A screenshot of the green haired Destiny 2 player character overlaid with a caption

A member of the Guardians of the Rainbows Reh’s Destiny 2 Guardian. | Image credit: James Croft

Perhaps the joyful exuberance that comes from this double rush of validation is why these LGBTQIA+ gaming groups can be so good for non-queer people, too. Guardians of the Rainbows, while still explicitly a clan for LGBTQIA+ players, has always welcomed cis members directly. .”

While most members of the Guardians clan are part of the LGBTQIA+ community, it is not uncommon for three or four members of the six-man raid team to be straight. I asked Reh if he was worried this might affect the nature of the clan, but the group makes sure all potential members understand who the clan is for and the queer ethos it promotes. And if you’re wondering why a straight person might want to join an LGBTQIA+ clan, I think the answer goes back to that queer joy.

I know from personal experience that the queer fireteam is a entertainment fireteam and there is a kind of freedom that rubs off. Reh gives an example: the Kings Fall raid in Destiny has a notorious jumping section that requires players to jump from platform to platform while avoiding a series of push pistons. Careless players can be pushed into the abyss by the banging bars. “They’re very phallic,” says Reh, “and the decent guys will make jokes about the ‘penis wall’. ‘You got slapped!'”

This may seem like typical straight male ribaldism, but I think there’s something deeper going on here: the exuberant and unapologetic authenticity of LGBTQIA+ people can, in a sense, liberate straight cis people, allowing them to explore aspects of themselves that they might otherwise struggle to find. they fit into rigid societal scripts of gender and sexuality. Thus, LGBTQIA+ gaming groups (like all queer groups) can be a space where everyone – not just queer people – can be a little more free and honest.

A photo of the author's Magic: the Gathering group sat around the pub table "AGM".

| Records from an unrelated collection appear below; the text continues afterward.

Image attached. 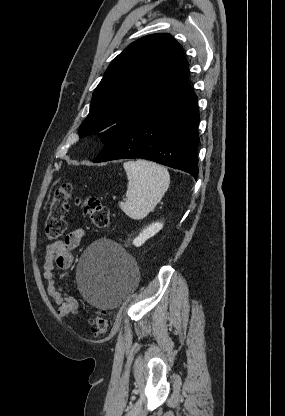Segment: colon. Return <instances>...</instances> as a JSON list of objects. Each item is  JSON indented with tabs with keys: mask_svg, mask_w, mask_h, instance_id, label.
I'll return each instance as SVG.
<instances>
[{
	"mask_svg": "<svg viewBox=\"0 0 285 416\" xmlns=\"http://www.w3.org/2000/svg\"><path fill=\"white\" fill-rule=\"evenodd\" d=\"M72 187L64 184L58 187L49 202V211L45 221V235L48 240L59 239L66 231L65 217L71 198ZM81 205L93 226L105 229L110 224L109 209L94 196L86 197ZM112 318L110 313L99 311L91 321L92 334L96 337L104 335L110 328Z\"/></svg>",
	"mask_w": 285,
	"mask_h": 416,
	"instance_id": "5ec220e1",
	"label": "colon"
}]
</instances>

Yes, our Magic: the Gathering group had an actual AGM. | Image credit: James Croft

But perhaps even more heartening are the kinds of truly deep relationships that these groups so often facilitate—the members of which even become chosen families. James’ Overwatch team originally started as a board game group, but they wanted to stay in touch during the pandemic – so they chose Overwatch as a relatively easy game they could all play together online. And they played daily. “It saved my sanity during the lockdown,” he admits – and his team now includes some of his closest friends. “Playing together accelerated our closeness.

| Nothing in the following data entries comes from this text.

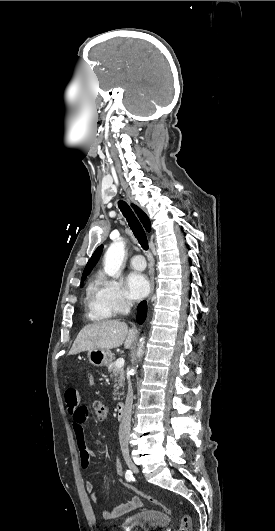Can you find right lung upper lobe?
Instances as JSON below:
<instances>
[{
    "label": "right lung upper lobe",
    "mask_w": 275,
    "mask_h": 531,
    "mask_svg": "<svg viewBox=\"0 0 275 531\" xmlns=\"http://www.w3.org/2000/svg\"><path fill=\"white\" fill-rule=\"evenodd\" d=\"M134 211L136 212L137 216L139 217L140 221L143 223V226L145 227L146 231H150L151 227H150V221H149V218L148 216L139 208L137 207L136 205H132ZM102 248L103 246H99L95 252L93 253L92 257L90 258V260L88 261L85 269H84V273L82 275V281H84V279L86 278V276L88 275V273L92 270V268L95 266V264L97 263L98 259H99V256L102 252Z\"/></svg>",
    "instance_id": "1"
}]
</instances>
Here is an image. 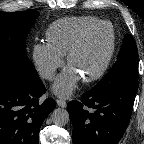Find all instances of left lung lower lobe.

It’s a similar story for Guardians of the Rainbows. Reh tells me that a number of clan members have complicated relationships with their birth families, who don’t always accept them as queer – yet they’ve found a place for themselves by playing together. And the community built in Destiny 2 is slowly expanding beyond it: after several Zoom meetings during the pandemic, a group of Guardians will soon share a chat in Michigan and meet offline for the first time. Reh is excited but nervous: his social anxiety is kicking in. But the clan helped him with that too.

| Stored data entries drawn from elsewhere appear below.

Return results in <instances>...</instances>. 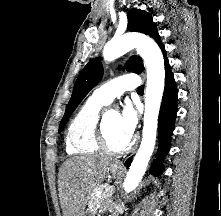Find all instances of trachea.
Segmentation results:
<instances>
[{
	"label": "trachea",
	"instance_id": "trachea-1",
	"mask_svg": "<svg viewBox=\"0 0 221 216\" xmlns=\"http://www.w3.org/2000/svg\"><path fill=\"white\" fill-rule=\"evenodd\" d=\"M137 92H144V85L138 87Z\"/></svg>",
	"mask_w": 221,
	"mask_h": 216
}]
</instances>
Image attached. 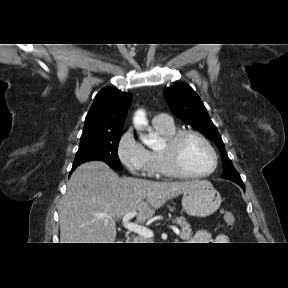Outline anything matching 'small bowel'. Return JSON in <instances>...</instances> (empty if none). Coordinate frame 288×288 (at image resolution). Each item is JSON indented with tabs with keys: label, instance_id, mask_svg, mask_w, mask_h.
Segmentation results:
<instances>
[{
	"label": "small bowel",
	"instance_id": "small-bowel-1",
	"mask_svg": "<svg viewBox=\"0 0 288 288\" xmlns=\"http://www.w3.org/2000/svg\"><path fill=\"white\" fill-rule=\"evenodd\" d=\"M193 242L195 243H220L225 244L229 243V239L225 234H217L216 236H212L211 233L207 230H199L193 236Z\"/></svg>",
	"mask_w": 288,
	"mask_h": 288
}]
</instances>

The last word, however, must go to my Tragic: friend from the Gathering, Lee. “My real family didn’t understand me at all when I was growing up,” he tells me. “I was the weird bohemian gay kid in a family where no one understood the weird bohemian gay kid.” “It’s been a lifeline for him to find groups where people understand what you’re talking about. You spend your formative years feeling so profoundly alien, and then suddenly the shared references make you feel like there’s a small group of aliens running around. And don’t feel so alone, I found more comfort in these people that I’ve known for two years than in my family that I’ve known for 45 years.”

That’s a special kind of closeness—the magic created when queer gamers who share a minority identity as well as a passion find each other and say, “I choose you!”